◆ **Brief**
Please reproduce exactly the line that contains "Education & Transition" and every line after it through the end of the records below, adding nothing else.

◆ **Available data**

**********

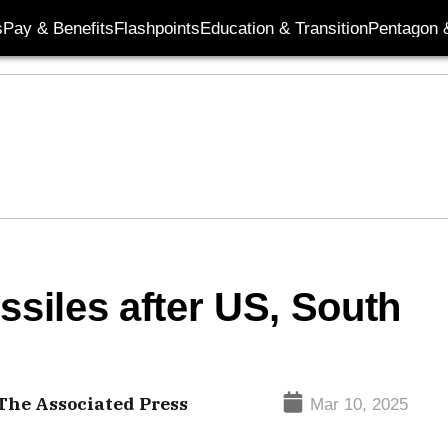
s
Pay & Benefits
Flashpoints
Education & Transition
Pentagon 
ssiles after US, South
he Associated Press
Mar 10, 2025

**********

◆ **Response to the exercise**
Education & Transition
Pentagon 
ssiles after US, South
he Associated Press
Mar 10, 2025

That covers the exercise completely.